Regardless, I'm very impressed by Steve Grand. - he's on Facebook, and You Tube, so check him out, even if you're straight. :) - Rob
Interview with Steve Grand: http://chicago.gopride.com/news/interview.cfm/articleid/517716
From the HUFFINGTON POST, JULY 9, 2013
LOS ANGELES — He's a musician without a record label, a card holder without any remaining credit. And the gig that supplies what he calls "food money" may now be in jeopardy.
But after events of the last week, Steve Grand said "I would die a happy man today," and not for the reasons he's suddenly getting attention.
Grand's first music video, for his country-tinged rock ballad "All-American Boy," was posted on YouTube last Tuesday. By last night, it had exploded, attracting more than 400,000 total views — nothing for top-charting videos from big-name recording artists, but an impressive figure for one from a complete unknown whose only promotion has been internet buzz.
The video cost just $7,000, a fraction of the major-names' going rate, but it was a fortune to Grand, who came up with the entire budget himself by maxing out his only plastic to tell the video's story.
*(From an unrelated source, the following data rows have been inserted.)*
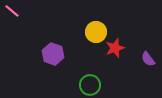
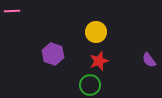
pink line: rotated 42 degrees counterclockwise
red star: moved 16 px left, 13 px down
purple semicircle: moved 1 px right, 1 px down
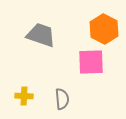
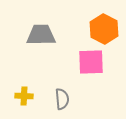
gray trapezoid: rotated 20 degrees counterclockwise
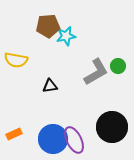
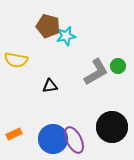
brown pentagon: rotated 20 degrees clockwise
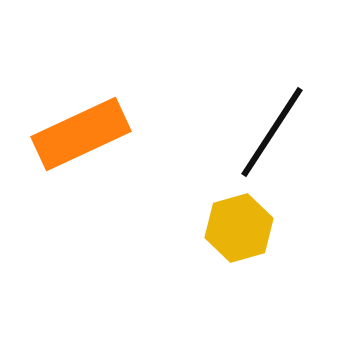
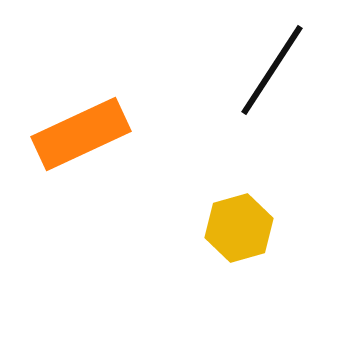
black line: moved 62 px up
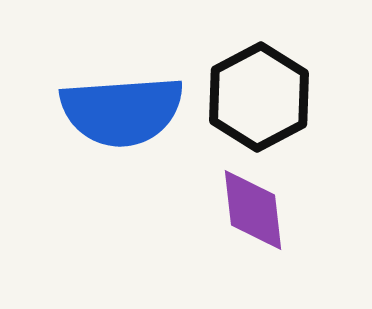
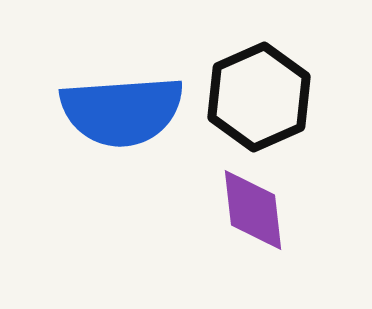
black hexagon: rotated 4 degrees clockwise
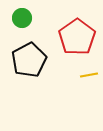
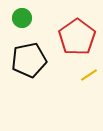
black pentagon: rotated 16 degrees clockwise
yellow line: rotated 24 degrees counterclockwise
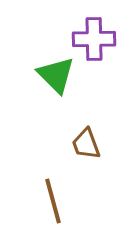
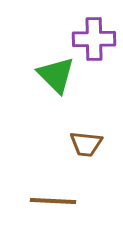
brown trapezoid: rotated 64 degrees counterclockwise
brown line: rotated 72 degrees counterclockwise
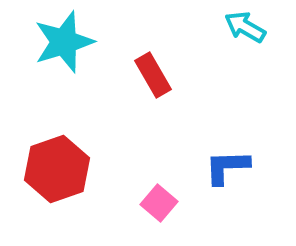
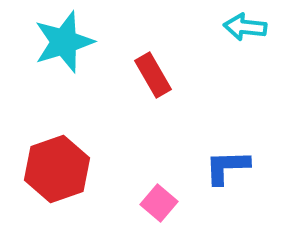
cyan arrow: rotated 24 degrees counterclockwise
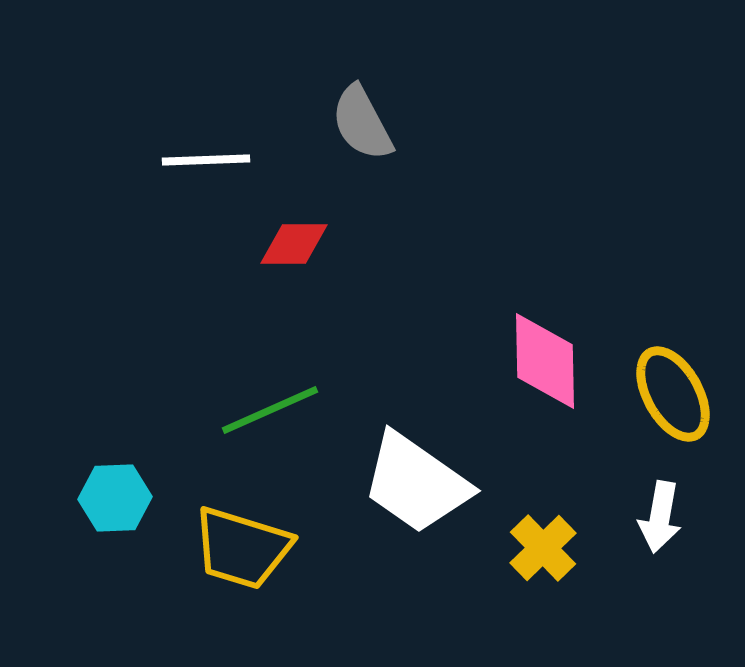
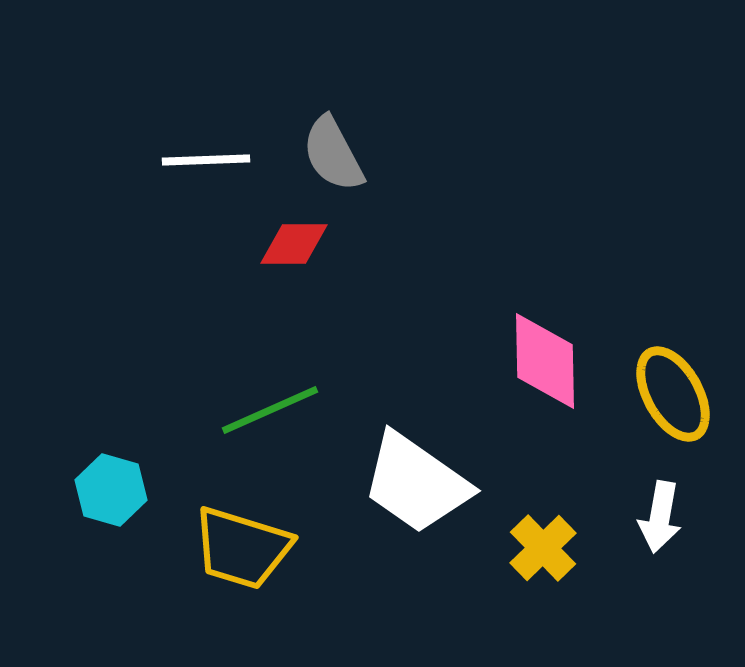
gray semicircle: moved 29 px left, 31 px down
cyan hexagon: moved 4 px left, 8 px up; rotated 18 degrees clockwise
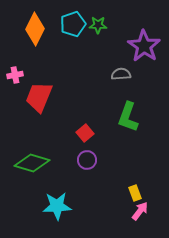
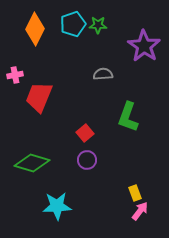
gray semicircle: moved 18 px left
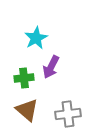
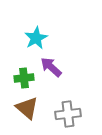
purple arrow: rotated 105 degrees clockwise
brown triangle: moved 2 px up
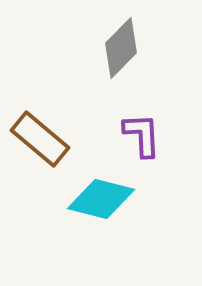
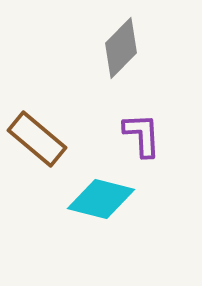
brown rectangle: moved 3 px left
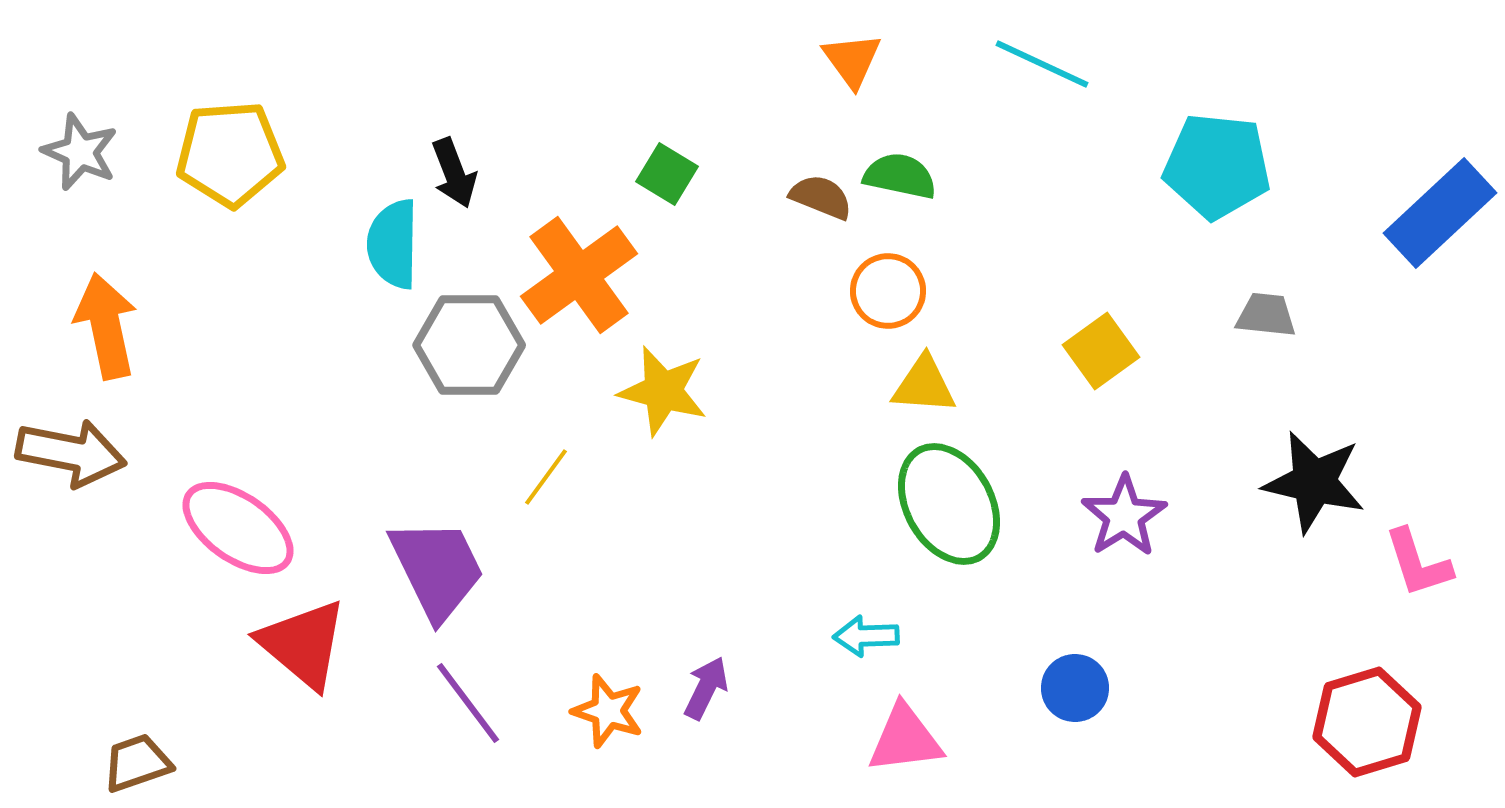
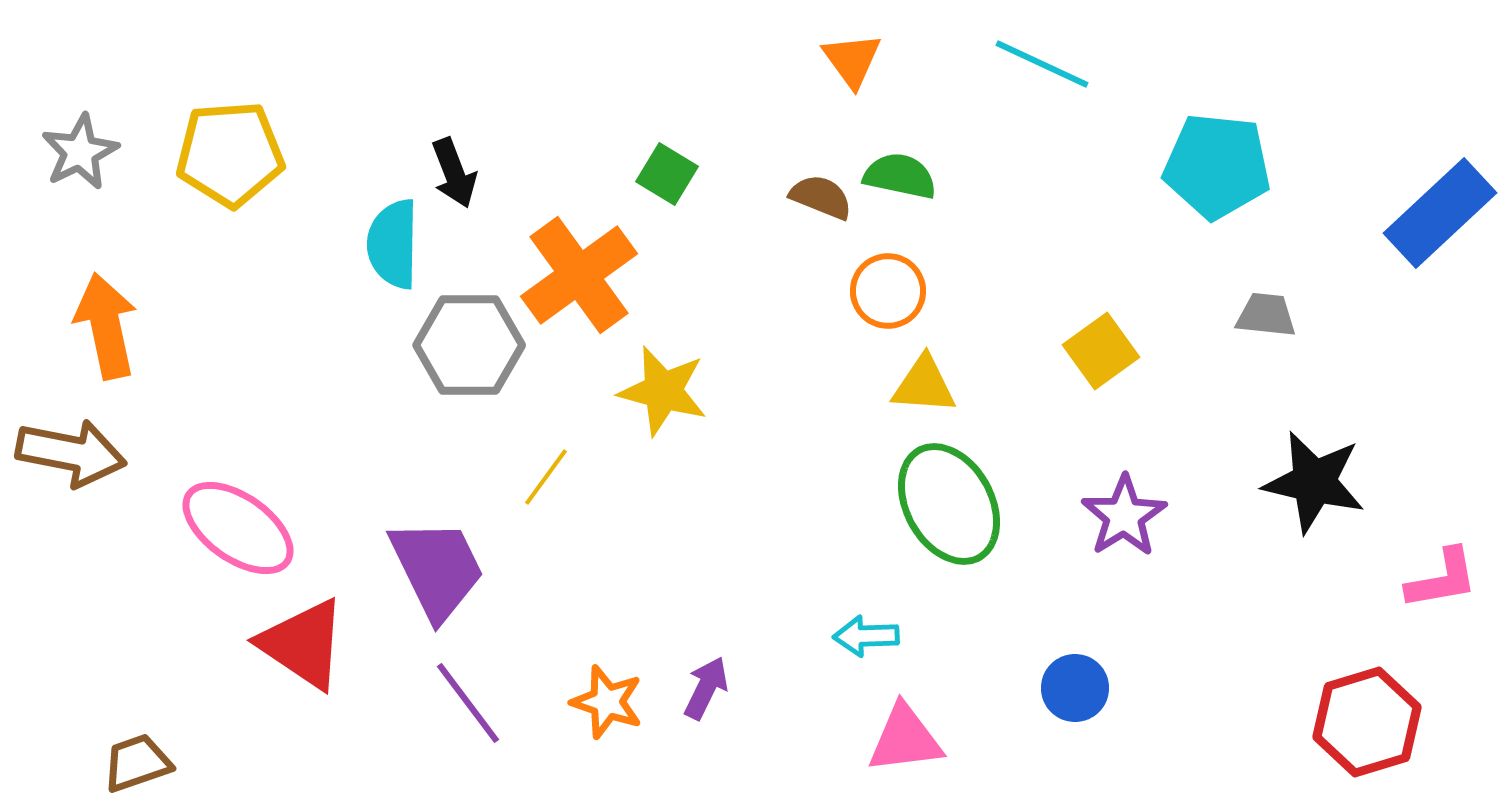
gray star: rotated 22 degrees clockwise
pink L-shape: moved 24 px right, 16 px down; rotated 82 degrees counterclockwise
red triangle: rotated 6 degrees counterclockwise
orange star: moved 1 px left, 9 px up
"All-American Boy" portrays a young gay man who misreads signals from an apparently straight "all-American" male friend. On a day hanging out with the gang, the two guys and a girl take off in a car. She drives, as the guys sit together in the back, with the straight man, at one point, falling asleep on the gay man's shoulder. Feeling like a third wheel, the girl eventually, angrily drives off, leaving the two men to pal around in the woods, where they end up stripping down and going skinny-dipping -- even sharing a quick kiss. Ultimately for the straight guy, it was just all in good fun. But for the gay man, it was something much more significant, and he is left dazed, confused and longing.
The story was inspired by one of Grand's own.
"I was a 13-year-old boy (at camp)," noted the 23-year-old singer-songwriter, speaking by phone from his hometown Chicago. "One of my counselors was warm and strong and he took an interest in me — not sexually, but as a friend, and it really moved me. I remember leaving with a horrible ache in my heart."
While "All-American Boy" is told from the gay man's perspective, Grand said he knew its tale of unrequited love would resonate across lines of sexuality. He's received hundreds of postings on YouTube, Twitter and Facebook from viewers, both straight and gay, saying they understand such rejection and heartache.
"I'm not a crier," noted Grand. "But since this all began, since people have been reaching out, I've been beyond moved, because so many people have felt what I felt, been through what I've been through."